====== MATERIAL PROVIDED ======

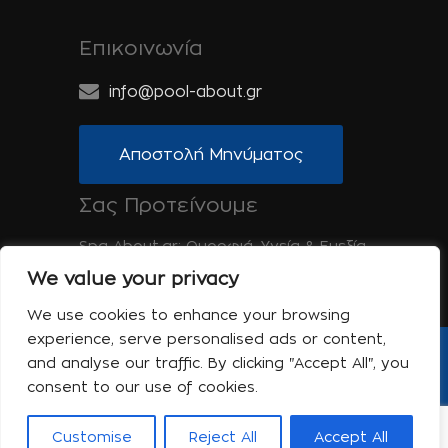
Επικοινωνία
info@pool-about.gr
Αποστολή Μηνύματος
Σας Προτείνουμε
Spa-About.gr: Ομορφιά, Υγεία & Ευεξία
We value your privacy
Tinos-About.gr: Ανακαλύψτε την Τήνο
We use cookies to enhance your browsing
experience, serve personalised ads or content,
and analyse our traffic. By clicking "Accept All", you
Copyright © 2017 Pool About | Powered
by Shell-iT
consent to our use of cookies.
Η εταιρεία
Επικοινωνία
Όροι Χρήσης
Πολιτική Απορρήτου
Customise
Reject All
Accept All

======

> [REQUIRED WORK] Write out the entries word for word. Skip the pictures.

> [RESULT]
Επικοινωνία
info@pool-about.gr
Αποστολή Μηνύματος
Σας Προτείνουμε
Spa-About.gr: Ομορφιά, Υγεία & Ευεξία
We value your privacy
Tinos-About.gr: Ανακαλύψτε την Τήνο
We use cookies to enhance your browsing
experience, serve personalised ads or content,
and analyse our traffic. By clicking "Accept All", you
Copyright © 2017 Pool About | Powered
by Shell-iT
consent to our use of cookies.
Η εταιρεία
Επικοινωνία
Όροι Χρήσης
Πολιτική Απορρήτου
Customise
Reject All
Accept All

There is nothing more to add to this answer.